Look below for the line that has "Популярность"; output exactly from it through the line that has "mūsų svetainėje? Prenumeruokite", and leave the pictures out.

*** Opening of Task material ***

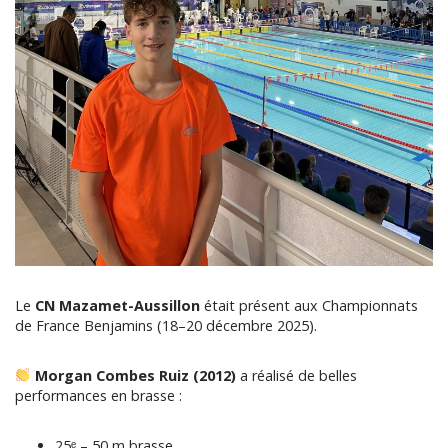
Le
CN Mazamet-Aussillon
était présent aux Championnats
de France Benjamins (18–20 décembre 2025).
Morgan Combes Ruiz (2012)
a réalisé de belles
performances en brasse :
25ᵉ – 50 m brasse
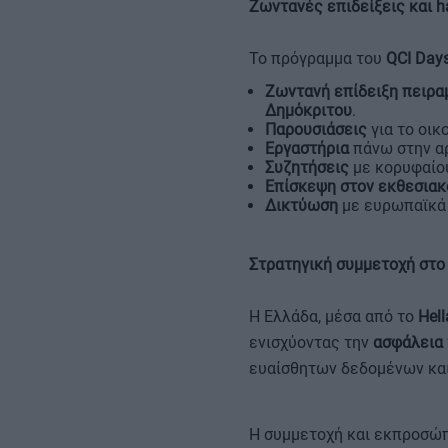
Ζωντανές επιδείξεις και h
Το πρόγραμμα του
QCI Day
Ζωντανή επίδειξη πειρα
Δημόκριτου
.
Παρουσιάσεις
για το οι
Εργαστήρια
πάνω στην αρ
Συζητήσεις
με κορυφαίου
Επίσκεψη στον εκθεσιακ
Δικτύωση
με ευρωπαϊκά 
Στρατηγική συμμετοχή στο
Η Ελλάδα, μέσα από το
Hel
ενισχύοντας την
ασφάλεια
ευαίσθητων δεδομένων και
Η συμμετοχή και εκπροσώ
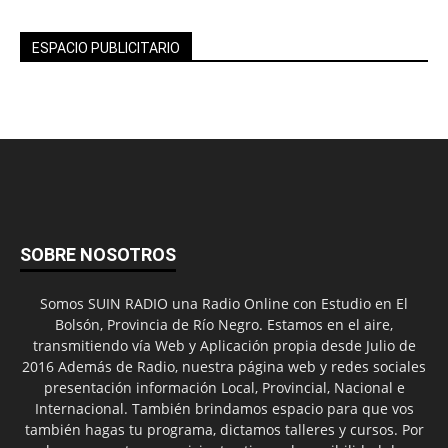
ESPACIO PUBLICITARIO
SOBRE NOSOTROS
Somos SUIN RADIO una Radio Online con Estudio en El
Bolsón, Provincia de Río Negro. Estamos en el aire,
transmitiendo vía Web y Aplicación propia desde Julio de
2016 Además de Radio, nuestra página web y redes sociales
presentación información Local, Provincial, Nacional e
Internacional. También brindamos espacio para que vos
también hagas tu programa, dictamos talleres y cursos. Por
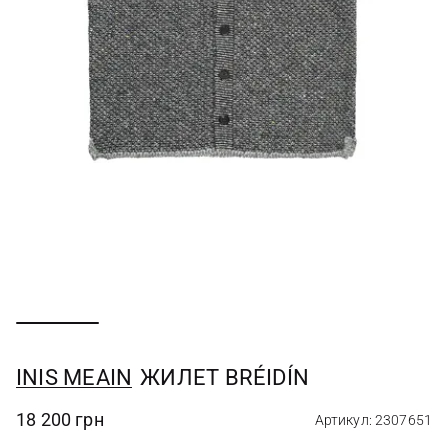
INIS MEAIN
ЖИЛЕТ BRÉIDÍN
18 200 грн
Артикул: 2307651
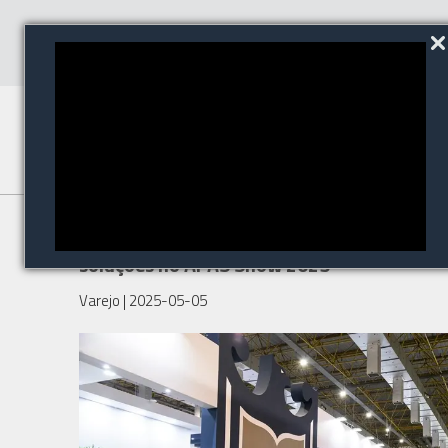
Grupo Protege apresenta
soluções no APAS Show 2025
Varejo
| 2025-05-05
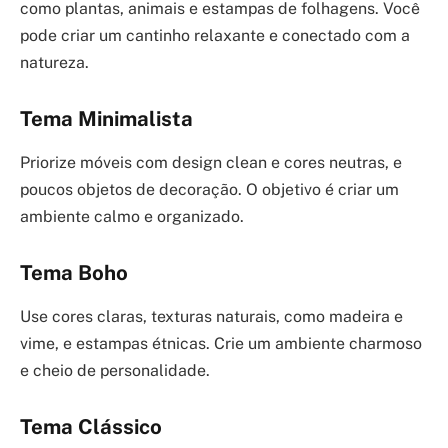
como plantas, animais e estampas de folhagens. Você
pode criar um cantinho relaxante e conectado com a
natureza.
Tema Minimalista
Priorize móveis com design clean e cores neutras, e
poucos objetos de decoração. O objetivo é criar um
ambiente calmo e organizado.
Tema Boho
Use cores claras, texturas naturais, como madeira e
vime, e estampas étnicas. Crie um ambiente charmoso
e cheio de personalidade.
Tema Clássico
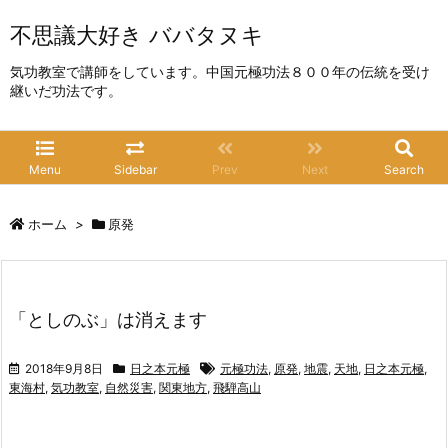
不思議大好き ババタヌキ
気功教室で講師をしています。中国元極功法８００年の伝統を受け
継いだ功法です。
Menu
Sidebar
Prev
Next
Search
ホーム
>
原発
「としのぶ」は消えます
2018年9月8日
日之本元極
元極功法
,
原発
,
地震
,
天地
,
日之本元極
,
東海村
,
気功教室
,
自然災害
,
関東地方
,
飛騨高山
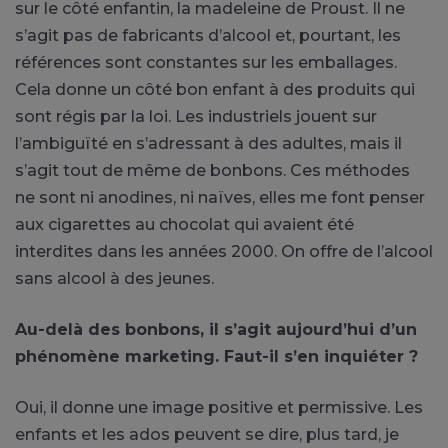
sur le côté enfantin, la madeleine de Proust. Il ne
s’agit pas de fabricants d’alcool et, pourtant, les
références sont constantes sur les emballages.
Cela donne un côté bon enfant à des produits qui
sont régis par la loi. Les industriels jouent sur
l’ambiguïté en s’adressant à des adultes, mais il
s’agit tout de même de bonbons. Ces méthodes
ne sont ni anodines, ni naïves, elles me font penser
aux cigarettes au chocolat qui avaient été
interdites dans les années 2000. On offre de l’alcool
sans alcool à des jeunes.
Au-delà des bonbons, il s’agit aujourd’hui d’un
phénomène marketing. Faut-il s’en inquiéter ?
Oui, il donne une image positive et permissive. Les
enfants et les ados peuvent se dire, plus tard, je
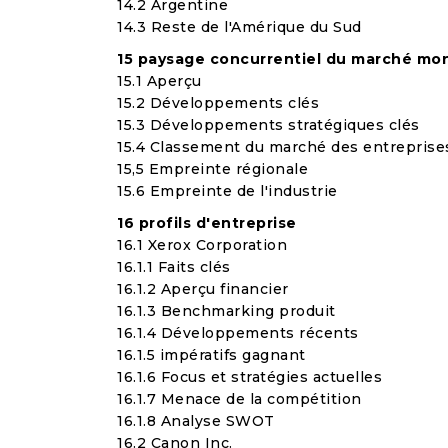
14.2 Argentine
14.3 Reste de l'Amérique du Sud
15 paysage concurrentiel du marché mon
15.1 Aperçu
15.2 Développements clés
15.3 Développements stratégiques clés
15.4 Classement du marché des entreprise
15,5 Empreinte régionale
15.6 Empreinte de l'industrie
16 profils d'entreprise
16.1 Xerox Corporation
16.1.1 Faits clés
16.1.2 Aperçu financier
16.1.3 Benchmarking produit
16.1.4 Développements récents
16.1.5 impératifs gagnant
16.1.6 Focus et stratégies actuelles
16.1.7 Menace de la compétition
16.1.8 Analyse SWOT
16.2 Canon Inc.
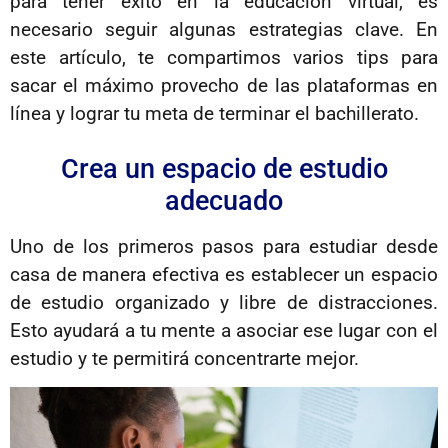
para tener éxito en la educación virtual, es
necesario seguir algunas estrategias clave. En
este artículo, te compartimos varios tips para
sacar el máximo provecho de las plataformas en
línea y lograr tu meta de terminar el bachillerato.
Crea un espacio de estudio
adecuado
Uno de los primeros pasos para estudiar desde
casa de manera efectiva es establecer un espacio
de estudio organizado y libre de distracciones.
Esto ayudará a tu mente a asociar ese lugar con el
estudio y te permitirá concentrarte mejor.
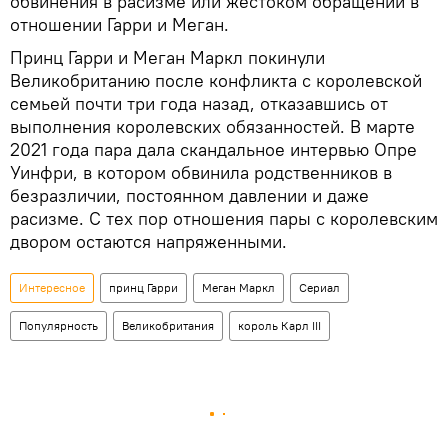
обвинения в расизме или жестоком обращении в
отношении Гарри и Меган.
Принц Гарри и Меган Маркл покинули
Великобританию после конфликта с королевской
семьей почти три года назад, отказавшись от
выполнения королевских обязанностей. В марте
2021 года пара дала скандальное интервью Опре
Уинфри, в котором обвинила родственников в
безразличии, постоянном давлении и даже
расизме. С тех пор отношения пары с королевским
двором остаются напряженными.
Интересное
принц Гарри
Меган Маркл
Сериал
Популярность
Великобритания
король Карл III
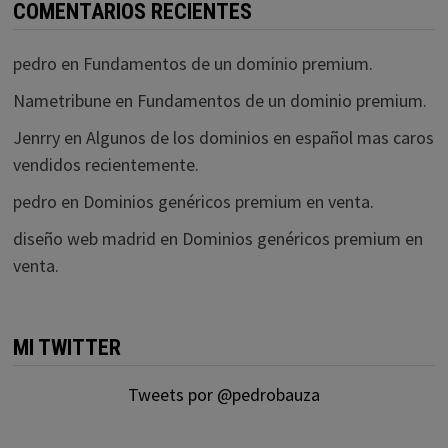
COMENTARIOS RECIENTES
pedro
en
Fundamentos de un dominio premium.
Nametribune
en
Fundamentos de un dominio premium.
Jenrry
en
Algunos de los dominios en español mas caros
vendidos recientemente.
pedro
en
Dominios genéricos premium en venta.
diseño web madrid
en
Dominios genéricos premium en
venta.
MI TWITTER
Tweets por @pedrobauza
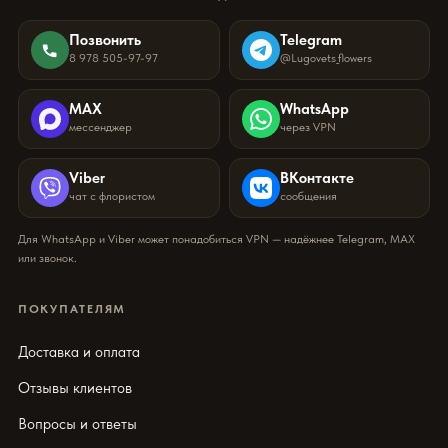
Позвонить
Telegram
8 978 505-97-97
@Lugovets_flowers
MAX
WhatsApp
мессенджер
через VPN
Viber
ВКонтакте
чат с флористом
сообщения
Для WhatsApp и Viber может понадобиться VPN — надёжнее Telegram, MAX
или звонок.
ПОКУПАТЕЛЯМ
Доставка и оплата
Отзывы клиентов
Вопросы и ответы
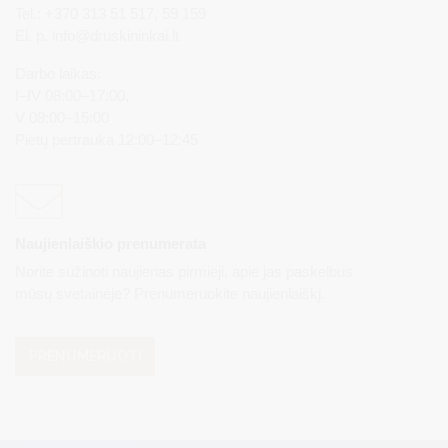
Tel.: +370 313 51 517, 59 159
El. p.
info@druskininkai.lt
Darbo laikas:
I–IV 08:00–17:00,
V 08:00–15:00
Pietų pertrauka 12:00–12:45
Naujienlaiškio prenumerata
Norite sužinoti naujienas pirmieji, apie jas paskelbus
mūsų svetainėje? Prenumeruokite naujienlaiškį.
PRENUMERUOTI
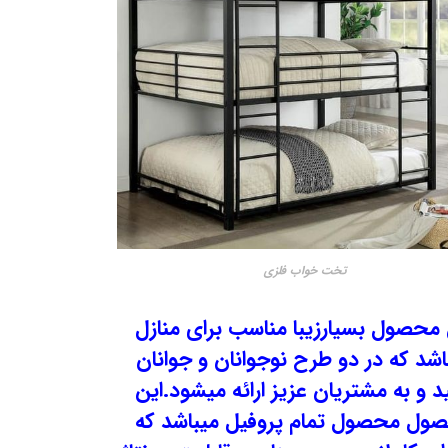
تخت خواب فلزی
 محصول بسیارزیبا مناسب برای منازل
اشد که در دو طرح نوجوانان و جوانان
د و به مشتریان عزیز ارائه میشود.این
ول محصول تمام پروفیل میباشد که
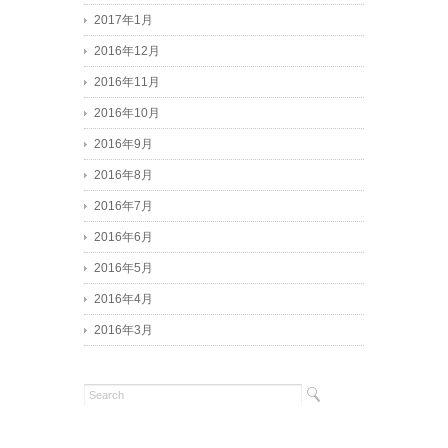
2017年1月
2016年12月
2016年11月
2016年10月
2016年9月
2016年8月
2016年7月
2016年6月
2016年5月
2016年4月
2016年3月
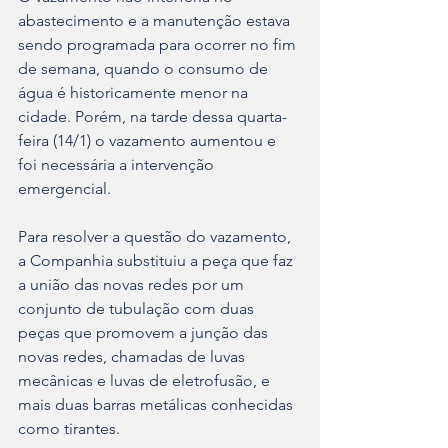
abastecimento e a manutenção estava 
sendo programada para ocorrer no fim 
de semana, quando o consumo de 
água é historicamente menor na 
cidade. Porém, na tarde dessa quarta-
feira (14/1) o vazamento aumentou e 
foi necessária a intervenção 
emergencial. 
Para resolver a questão do vazamento, 
a Companhia substituiu a peça que faz 
a união das novas redes por um 
conjunto de tubulação com duas 
peças que promovem a junção das 
novas redes, chamadas de luvas 
mecânicas e luvas de eletrofusão, e 
mais duas barras metálicas conhecidas 
como tirantes.  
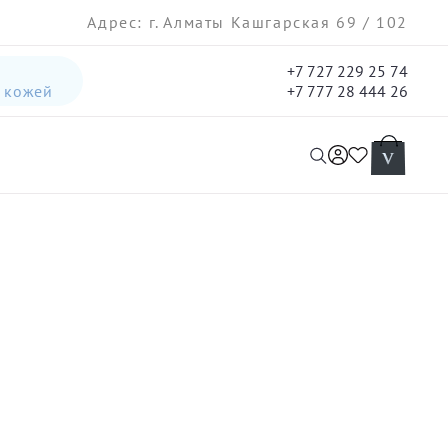
Адрес: г. Алматы Кашгарская 69 / 102
+7 727 229 25 74
а кожей
+7 777 28 444 26
интенсивная лифтинг-сыворотка для лица
гель три-актив для кожи лица с акне для лица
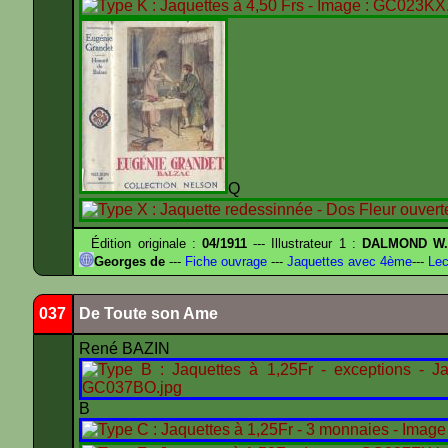
Édition originale :
04/1911
--- Illustrateur 1 :
DALMOND W
Georges de
---
Fiche ouvrage
---
Jaquettes avec 4ème
---
Lec
037
De Toute son Ame
René BAZIN
B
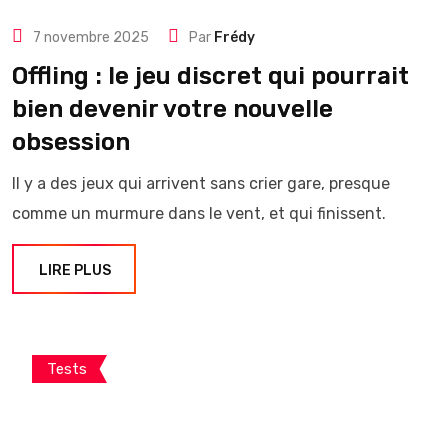
7 novembre 2025
Par
Frédy
Offling : le jeu discret qui pourrait
bien devenir votre nouvelle
obsession
Il y a des jeux qui arrivent sans crier gare, presque
comme un murmure dans le vent, et qui finissent.
LIRE PLUS
Tests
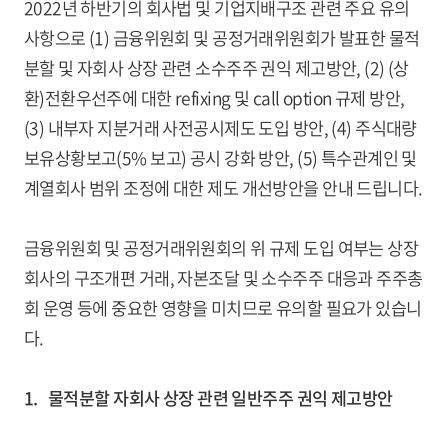
2022년 하반기의 회사법 및 기업지배구조 관련 주요 유의
사항으로 (1) 금융위원회 및 공정거래위원회가 발표한 물적
분할 및 자회사 상장 관련 소수주주 권익 제고방안, (2) (상
환)전환우선주에 대한 refixing 및 call option 규제 방안,
(3) 내부자 지분거래 사전공시제도 도입 방안, (4) 주식대량
보유상황보고(5% 보고) 공시 강화 방안, (5) 특수관계인 및
계열회사 범위 조정에 대한 제도 개선방안을 안내 드립니다.
금융위원회 및 공정거래위원회의 위 규제 도입 여부는 상장
회사의 구조개편 거래, 자본조달 및 소수주주 대응과 주주총
회 운영 등에 중요한 영향을 미치므로 유의할 필요가 있습니
다.
1. 물적분할 자회사 상장 관련 일반주주 권익 제고방안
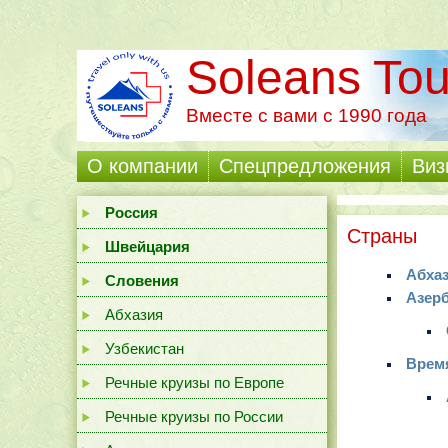
Soleans Tou
Вместе с вами с 1990 года
О компании
Cпецпредложения
Виз
Россия
Страны
Швейцария
Абха
Словения
Азер
Абхазия
Узбекистан
Время
Речные круизы по Европе
Речные круизы по России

*** Close of Task material ***

Your response:
Популярность
Великобритания
король Карл III
COMENTARIOS RECIENTES
pedro
en
Fundamentos de un dominio premium.
Nametribune
en
Fundamentos de un dominio premium.
Jenrry
en
Algunos de los dominios en español mas caros
vendidos recientemente.
pedro
en
Dominios genéricos premium en venta.
diseño web madrid
en
Dominios genéricos premium en
venta.
MI TWITTER
Tweets por @pedrobauza
Позвонить
Telegram
8 978 505-97-97
@Lugovets_flowers
MAX
WhatsApp
мессенджер
через VPN
Viber
ВКонтакте
чат с флористом
сообщения
Для WhatsApp и Viber может понадобиться VPN — надёжнее Telegram, MAX
или звонок.
ПОКУПАТЕЛЯМ
Доставка и оплата
Отзывы клиентов
Вопросы и ответы
Tel.: +370 313 51 517, 59 159
El. p.
info@druskininkai.lt
Darbo laikas:
I–IV 08:00–17:00,
V 08:00–15:00
Pietų pertrauka 12:00–12:45
Naujienlaiškio prenumerata
Norite sužinoti naujienas pirmieji, apie jas paskelbus
mūsų svetainėje? Prenumeruokite naujienlaiškį.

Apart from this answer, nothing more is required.